Bet You Didn’t Know These Things About the Black Horse Pike
You probably drive on the Black Horse Pike all the time, but here are some fun facts you can think about while you sit at the McKee Avenue red light in Mays Landing (I hate that damn red light).
The Black Horse Pike is US Routes 40 and/or 322, depending on where you are. If you are in Atlantic City, you can follow the US 40 portion for 2,285 miles west to the town of Silver Summit, Utah, where it ends (I did some research: there's a 7-11 there, a couple pizza places, and a car repair place. There's probably more, but I only looked at the first page of Google results). If you were to follow US 322 from Atlantic City, a short 494 mile drive will take you right into downtown Cleveland.

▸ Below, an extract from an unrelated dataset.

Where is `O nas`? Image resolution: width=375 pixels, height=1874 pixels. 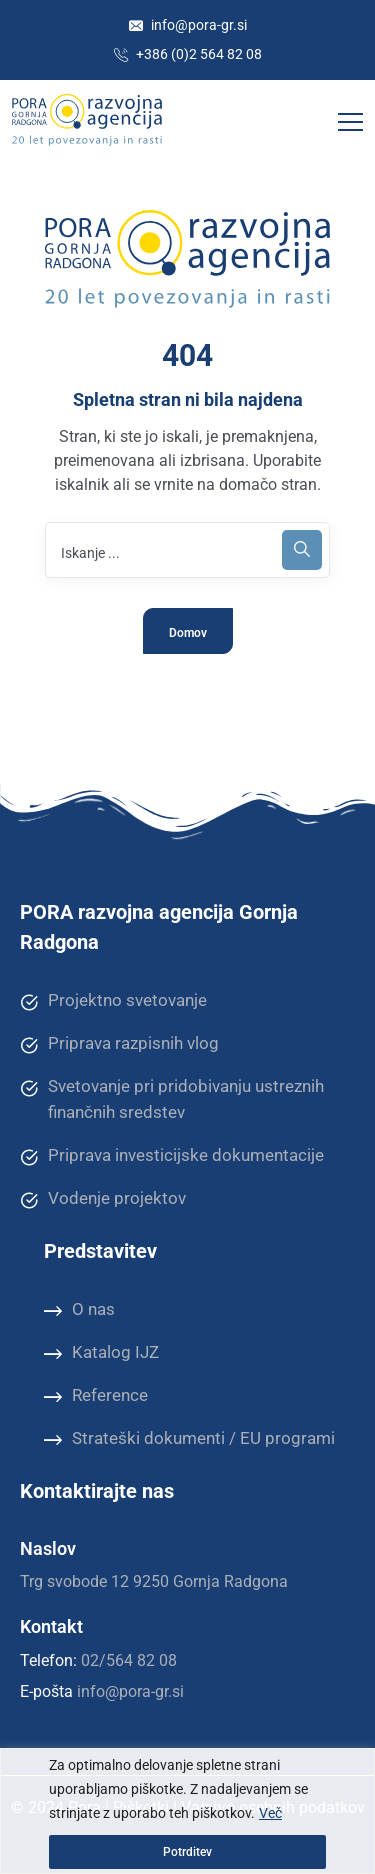 O nas is located at coordinates (79, 1310).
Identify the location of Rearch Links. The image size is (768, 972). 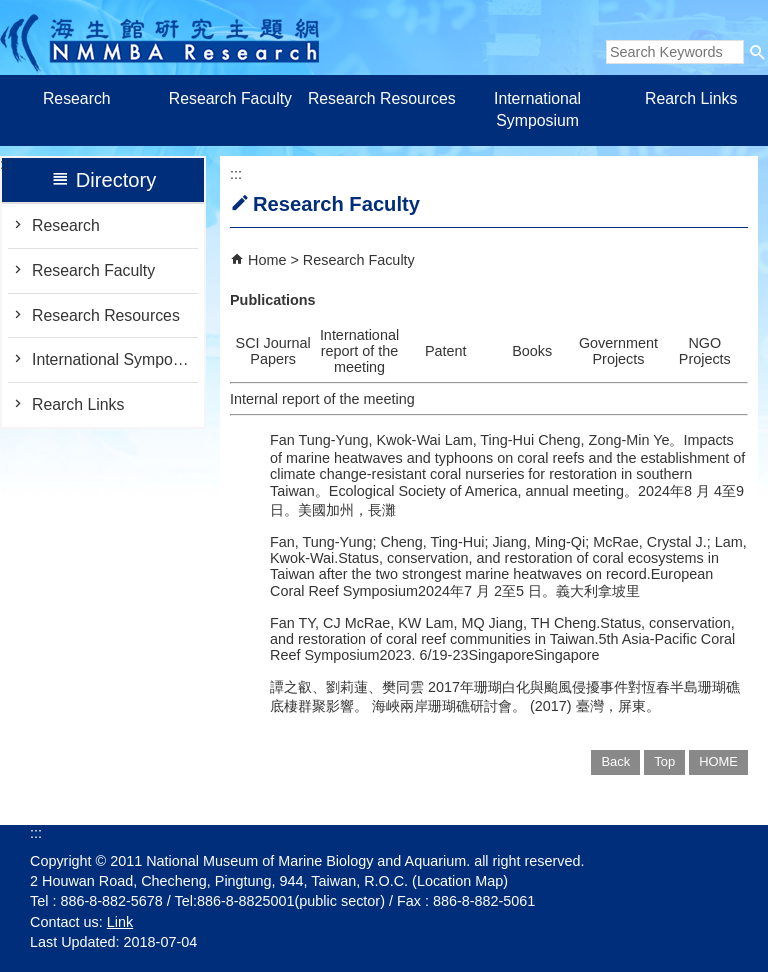 (691, 98).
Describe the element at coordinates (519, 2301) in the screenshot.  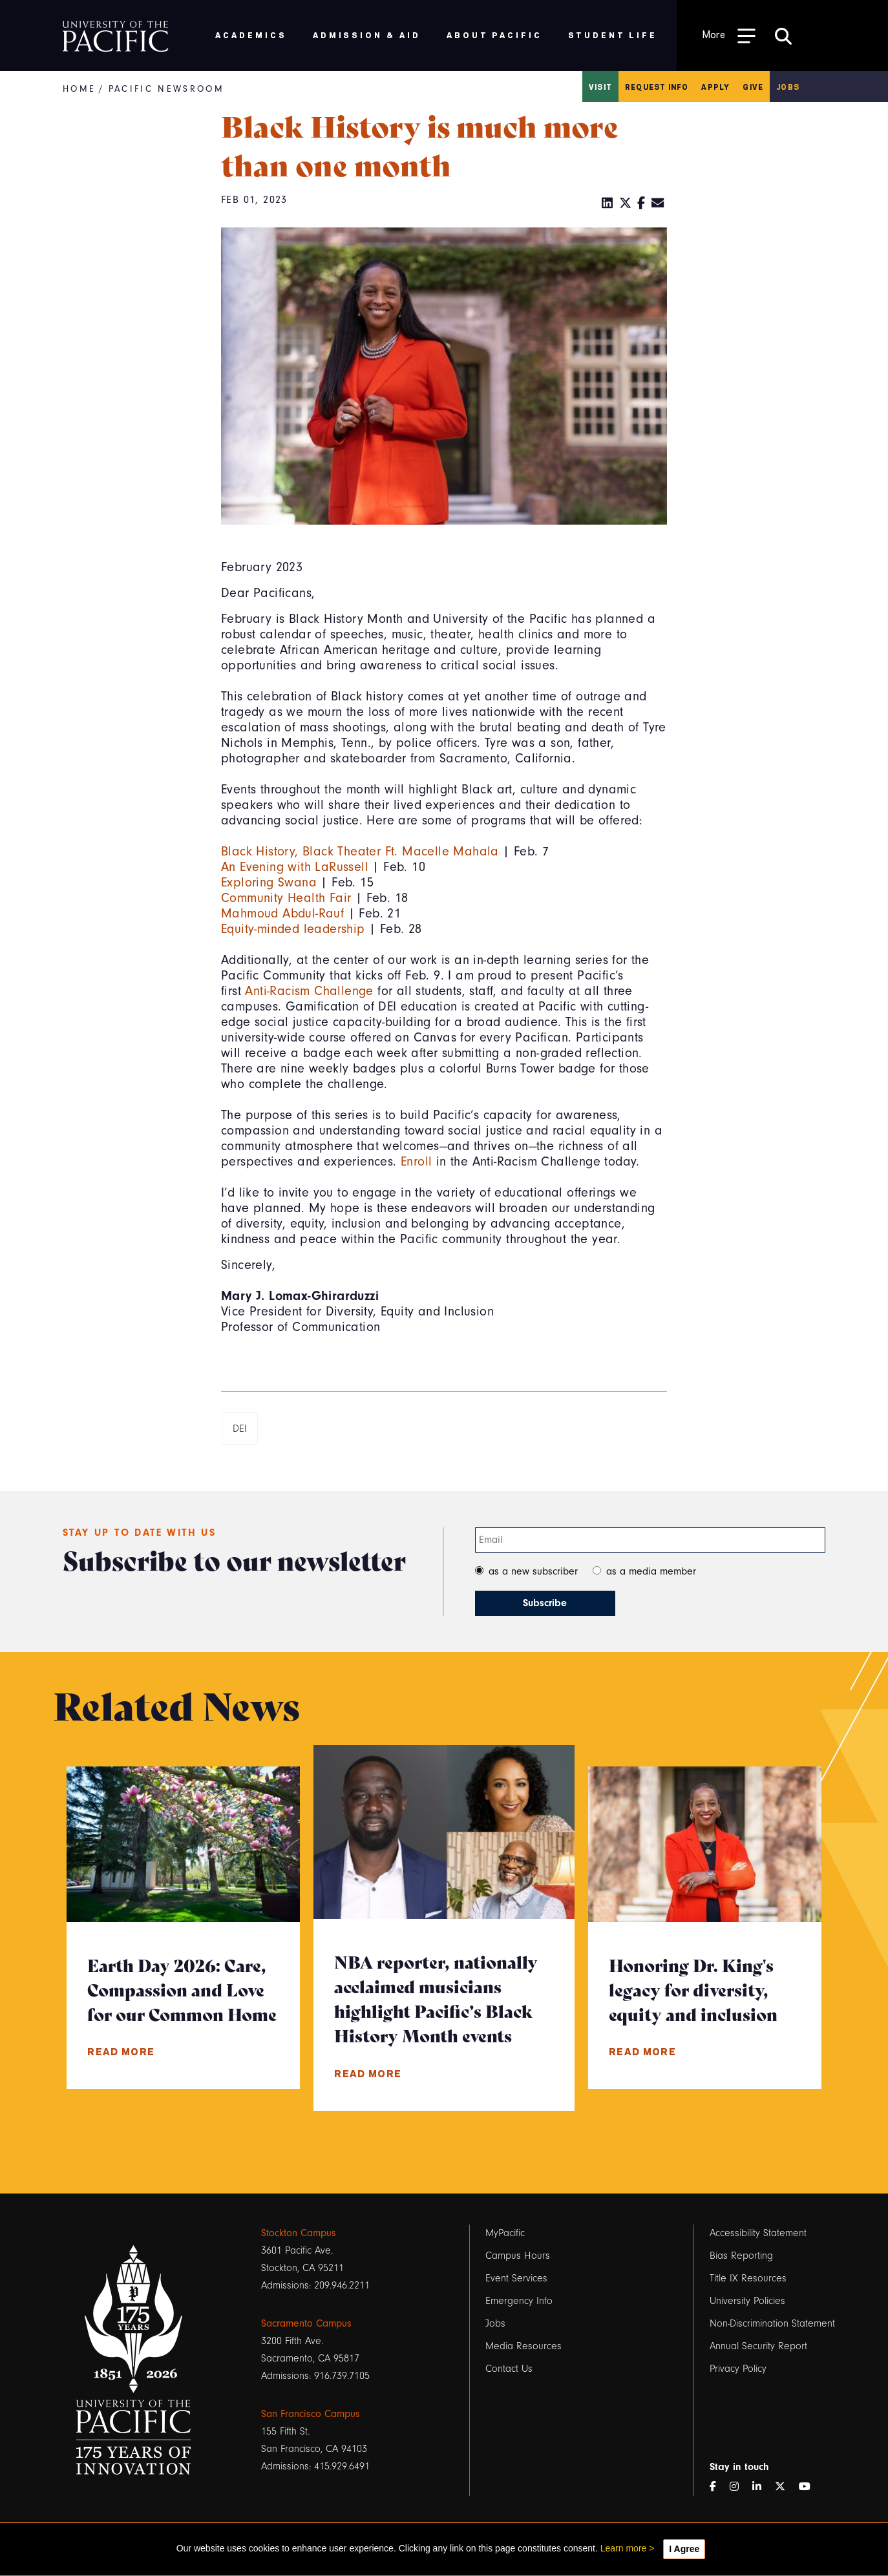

The Black Horse Pike dates all the way back to when America was only 19 years old -- c. 1795 -- when work began on building a new road in, what was then, a much larger Gloucester County.
In the early 1920s, the Black Horse Pike between Mays Landing and Atlantic City was signed as Route 18S. In the late 1920s, the road became Route 42 from Camden to Mays Landing and Route 48 from Mays Landing to Atlantic City -- and on top of that, US Routes 40 and 322 were also running on the Black Horse Pike.
By 1953, instead of having four different route numbers in Atlantic County, the state cleaned up the mess: the beginning of Route 42 was moved up to Williamstown and they simplified the Black Horse Pike as just US Routes 40 and/or 322.
So where did the "Black Horse Pike" name come from? It came from the White Horse Pike, according to some research done by NJ.com.
The White Horse Pike was originally White Horse Road, named after the White Horse Tavern, which was in the village of White Horse (up in the Stratford area). In 1854, the White Horse Turnpike Company turned White Horse Road into a toll road (or turnpike), thus the name, "White Horse Pike."
Meanwhile, what we now know as the Black Horse Pike went by a bunch of different names. After it was a toll road for a number of years in the mid-to-late 1800s, the state bought the road in 1903, took down the toll, and it became known as Blackwood Pike. In 1925, seeing the success of the White Horse Pike, developers began calling the road the "second White Horse Pike to the shore." That slogan, combined with the name Blackwood Pike, morphed into "Black Horse Pike."